Some APIs limit how many calls you can make in a period. Respect rate limits using:

import time

for i in range(10):
    response = requests.get('https://api.example.com/data')
    if response.status_code == 429:  # Too Many Requests
        time.sleep(60)
    else:
        process(response.json())

🛑 Error Handling

Always include error handling in production code:

try:
    res = requests.get(url)
    res.raise_for_status()
    data = res.json()
except requests.exceptions.RequestException as e:
    print("API error:", e)

Working with Public APIs

There are many free APIs available:

  • OpenWeatherMap (weather data)

  • CoinGecko (cryptocurrency prices)

  • COVID19 API

  • NewsAPI

Example:

import requests

url = 'https://api.coindesk.com/v1/bpi/currentprice.json'
res = requests.get(url)
data = res.json()
print("Bitcoin Price:", data['bpi']['USD']['rate'])

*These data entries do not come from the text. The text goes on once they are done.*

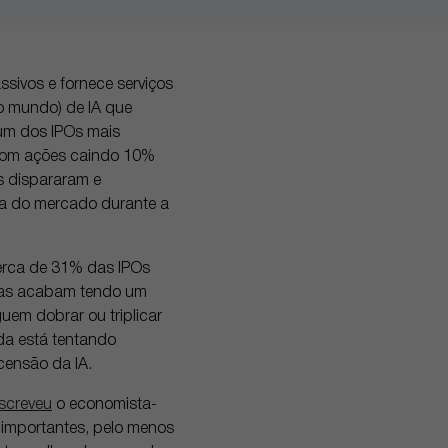
sivos e fornece serviços
o mundo) de IA que
um dos IPOs mais
com ações caindo 10%
as dispararam e
a do mercado durante a
cerca de 31% das IPOs
esas acabam tendo um
em dobrar ou triplicar
da está tentando
ensão da IA.
screveu
o economista-
 importantes, pelo menos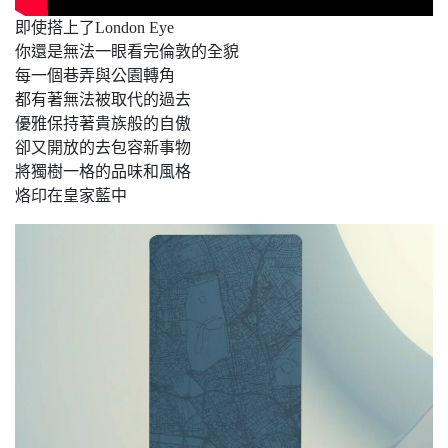
即使搭上了London Eye
你還是無法一眼看完倫敦的全貌
每一個巷弄與公園轉角
都有著無法被取代的過去
優雅保持著貴族般的自傲
卻又開放的去包容新事物
將獨樹一格的品味和風格
烙印在皇家藍中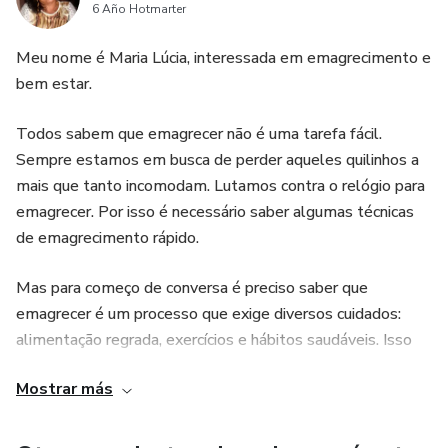
6 Año Hotmarter
Meu nome é Maria Lúcia, interessada em emagrecimento e
bem estar.
Todos sabem que emagrecer não é uma tarefa fácil.
Sempre estamos em busca de perder aqueles quilinhos a
mais que tanto incomodam. Lutamos contra o relógio para
emagrecer. Por isso é necessário saber algumas técnicas
de emagrecimento rápido.
Mas para começo de conversa é preciso saber que
emagrecer é um processo que exige diversos cuidados:
alimentação regrada, exercícios e hábitos saudáveis. Isso
inclui a reeducação alimentar, quando eliminamos todos os
Mostrar más
alimentos que fazem mal à saúde. A ideia é que a dieta se
baseie no baixo teor de carboidrato para iniciar o
emagrecimento.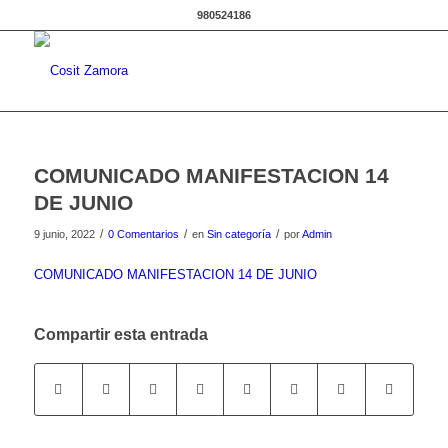
980524186
COMUNICADO MANIFESTACION 14
DE JUNIO
/
/
/
9 junio, 2022
0 Comentarios
en
Sin categoría
por
Admin
COMUNICADO MANIFESTACION 14 DE JUNIO
Compartir esta entrada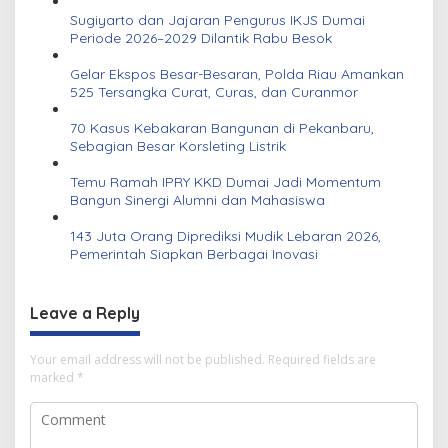
Sugiyarto dan Jajaran Pengurus IKJS Dumai
Periode 2026–2029 Dilantik Rabu Besok
Gelar Ekspos Besar-Besaran, Polda Riau Amankan
525 Tersangka Curat, Curas, dan Curanmor
70 Kasus Kebakaran Bangunan di Pekanbaru,
Sebagian Besar Korsleting Listrik
Temu Ramah IPRY KKD Dumai Jadi Momentum
Bangun Sinergi Alumni dan Mahasiswa
143 Juta Orang Diprediksi Mudik Lebaran 2026,
Pemerintah Siapkan Berbagai Inovasi
Leave a Reply
Your email address will not be published.
Required fields are
marked
*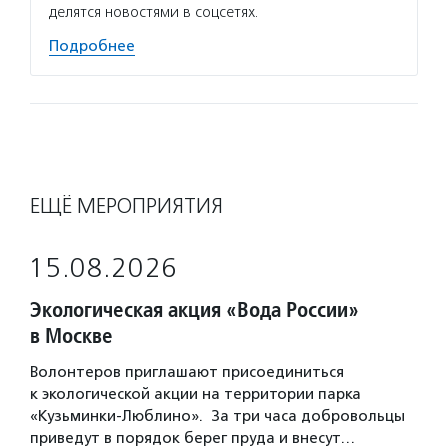
делятся новостями в соцсетях.
Подробнее
ЕЩЁ МЕРОПРИЯТИЯ
15.08.2026
Экологическая акция «Вода России»
в Москве
Волонтеров приглашают присоединиться
к экологической акции на территории парка
«Кузьминки-Люблино». За три часа добровольцы
приведут в порядок берег пруда и внесут…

Real-World API Use Cases for Data Engineers
  1. Data Ingestion Pipelines – Pull stock prices, weather, e-commerce transactions.

  2. Data Enrichment – Append IP geolocation, user metadata.

  3. Monitoring – Get logs or metrics from AWS CloudWatch, Datadog, etc.

  4. Cloud Operations – Manage AWS EC2 instances or S3 buckets via the API.


Advanced: Using Session and Retry

To avoid repeating headers, use requests.Session():

session = requests.Session()
session.headers.update({"Authorization": "Bearer MY_API_KEY"})
res = session.get("https://api.example.com/data")

Add retry logic:

from requests.adapters import HTTPAdapter
from requests.packages.urllib3.util.retry import Retry

retry = Retry(total=5, backoff_factor=0.3)
adapter = HTTPAdapter(max_retries=retry)
session.mount('http://', adapter)
session.mount('https://', adapter)

Saving API Data to File or Database
import json

res = requests.get("https://api.example.com/data")
data = res.json()

with open("data.json", "w") as f:
    json.dump(data, f)

Or load into a Pandas DataFrame:

import pandas as pd

df = pd.json_normalize(data)
df.to_csv("api_data.csv", index=False)

Best Practices
  • Keep API keys secure using environment variables or AWS Secrets Manager

  • Respect rate limits

  • Log your requests and responses

  • Use retry logic for unstable networks

  • Validate JSON responses before accessing fields

  • Modularize API logic using functions or classes


Conclusion

APIs open up endless possibilities in data engineering. From collecting data in real-time to automating backend operations, knowing how to work with APIs in Python gives you a serious edge.

You now know how to use the requests library, handle JSON, authenticate securely, manage pagination and errors, and build real-world API workflows.